Mimarlığın, “cicili bicili” binalar çizmekten çok, insana yönelik olması gerektiğini bazen unutuyoruz.

Kent kültürünün, kentliler ile buluşması için bir vesile olduğunu bilmiyor gibi davranıyoruz.

Yabancılaşmanın önüne geçerek, insanları kendi yaşantılarına yakınlaştırmak için paha biçilmez bir araç olduğunu göz ardı ediyoruz bazen.

Dün gece uyarıldık.

Temel olarak, mimarlığa bakışlarını anlattılar anlatmasına ama kent kültürü üzerine dinleyicilerin kendi bakışlarını yeniden düşünmemiş olmalarına imkan yok.

1999’da açılmış Haydarpaşa hala güncel bir konu olması anlamında belki de en çarpıcı konuydu. Kentin içinde ekolojik dengeyi gözeten, kentsel anılara saygılı ve bütüncül bir yaklaşımla çalışmış oldukları Haydarpaşa projesi, belki bir özet gibiydi. İzmir ve Atina için ürettikleri diğer kentsel dönüşüm projelerinde de, doğallığın ve kentsel yaşamın canlılığının ön plana alındığı gözlemlenebilir.

Kentsel kültürü kazımadan, yıkmak yerine dokunarak kente bir omurga kazandırmaya, kentsel yaşamın doğa ile iletişimini canlı tutmaya ve günün her saati yaşayan bir kent merkezi imgesinin her projede hayata geçirilmeye çalışıldığı gözlemleniyor.

Bunlarla birlikte Türkiye’de yarışmalar ve yarışma kültürleri ya da yarışma kültürsüzlükleri üzerine deneyim kazanmış olmaları da doğaldı. Yarışmaların yarattığı birikimden yeterince yararlanılamadığı gibi kazanan projelerin uygulanmasında çıkan bin bir aksilik ve aksaklıktan bahsedildi. Bahsedilmemesi mümkün değildi. Zira Bünyamin Derman ile Dilek Topuz Derman yarışma kazanmalarına rağmen uygulanmamış projelerinin yanı sıra yarım kalmış önemli birkaç projeyi daha tanıttılar.

Uygulanabilirlik, enerji tasarrufu, işlevsel çözümlerin yanı sıra 5. cephe kavramını da geliştirerek yine mümkün olduğunca mütevazi ama "iddiası mütevaziliğinde gizli" havalimanı projelerinden bahsettiler.

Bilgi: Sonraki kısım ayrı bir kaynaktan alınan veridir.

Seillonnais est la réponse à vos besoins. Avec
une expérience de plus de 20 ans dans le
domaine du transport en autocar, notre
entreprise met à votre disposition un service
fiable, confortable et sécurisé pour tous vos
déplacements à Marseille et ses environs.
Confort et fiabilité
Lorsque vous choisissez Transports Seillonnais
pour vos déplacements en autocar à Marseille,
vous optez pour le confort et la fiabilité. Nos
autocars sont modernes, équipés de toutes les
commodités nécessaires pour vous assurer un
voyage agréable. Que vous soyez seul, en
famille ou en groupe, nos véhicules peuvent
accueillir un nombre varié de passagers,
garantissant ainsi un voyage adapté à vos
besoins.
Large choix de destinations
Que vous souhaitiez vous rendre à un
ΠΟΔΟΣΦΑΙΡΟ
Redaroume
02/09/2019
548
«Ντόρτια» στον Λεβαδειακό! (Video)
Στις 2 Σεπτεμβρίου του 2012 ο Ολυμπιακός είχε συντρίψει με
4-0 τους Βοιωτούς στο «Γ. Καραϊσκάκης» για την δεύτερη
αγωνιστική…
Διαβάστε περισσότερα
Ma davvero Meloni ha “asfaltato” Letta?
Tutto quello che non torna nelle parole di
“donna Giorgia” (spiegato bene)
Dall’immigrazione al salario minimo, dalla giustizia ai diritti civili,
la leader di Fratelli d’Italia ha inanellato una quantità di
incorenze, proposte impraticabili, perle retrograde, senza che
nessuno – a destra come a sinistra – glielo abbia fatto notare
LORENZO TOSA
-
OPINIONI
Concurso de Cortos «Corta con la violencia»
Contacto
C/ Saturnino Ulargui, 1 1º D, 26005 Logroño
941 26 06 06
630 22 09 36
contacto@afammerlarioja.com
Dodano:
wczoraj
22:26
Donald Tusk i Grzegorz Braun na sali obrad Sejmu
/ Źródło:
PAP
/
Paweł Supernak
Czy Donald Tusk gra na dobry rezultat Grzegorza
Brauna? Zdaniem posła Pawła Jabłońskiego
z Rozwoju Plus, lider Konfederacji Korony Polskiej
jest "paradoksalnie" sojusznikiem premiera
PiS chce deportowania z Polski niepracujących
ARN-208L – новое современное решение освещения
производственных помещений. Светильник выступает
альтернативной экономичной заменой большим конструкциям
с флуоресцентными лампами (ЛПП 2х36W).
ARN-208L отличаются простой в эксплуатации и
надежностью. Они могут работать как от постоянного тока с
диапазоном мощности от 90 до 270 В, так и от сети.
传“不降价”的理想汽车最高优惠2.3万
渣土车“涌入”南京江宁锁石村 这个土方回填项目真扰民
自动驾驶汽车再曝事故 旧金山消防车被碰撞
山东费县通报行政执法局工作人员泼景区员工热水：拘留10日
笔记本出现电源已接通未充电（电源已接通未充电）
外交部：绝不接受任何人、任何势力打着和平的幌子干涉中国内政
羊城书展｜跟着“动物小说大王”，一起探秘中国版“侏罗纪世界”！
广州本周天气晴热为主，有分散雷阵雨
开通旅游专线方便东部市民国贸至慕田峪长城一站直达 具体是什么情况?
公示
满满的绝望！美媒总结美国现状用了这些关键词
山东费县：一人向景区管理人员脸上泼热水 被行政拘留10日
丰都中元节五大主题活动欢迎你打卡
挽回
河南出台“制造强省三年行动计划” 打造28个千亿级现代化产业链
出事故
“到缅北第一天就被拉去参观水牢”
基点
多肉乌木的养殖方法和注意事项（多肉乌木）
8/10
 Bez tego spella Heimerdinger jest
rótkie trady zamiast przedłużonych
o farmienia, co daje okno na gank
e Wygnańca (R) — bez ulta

Prag, Norveç gibi ülkelerde katıldıkları yarışmaların yanı sıra, Gaziosmanpaşa, Beşiktaş, Ankara, İzmit ve İzmir’de ürettikleri konut yerleşimi, kültür merkezi ve çevre düzenlemesi projelerini de anlattılar.

Burada “yere ait olmak” bağlamında kentsel belleği korumanın ve çevresini de dönüştürecek bir gizilgüce sahip olmanın mimarlıkları için ne kadar önemli olduğuna değindiler. Yapının çevresine gösterdiği saygının yanı sıra, iç mekanda özellikle ışıkla sağlanacak algısal zenginliğe dikkat çektiler.

Sonuç olarak, bu uzun ve keyifli sohbet, Dilek Topuz Derman ile Bünyamin Derman’ın mimarlığa bütüncül ve insan merkezli bakışları ile tanışmak için iyi bir fırsat oldu.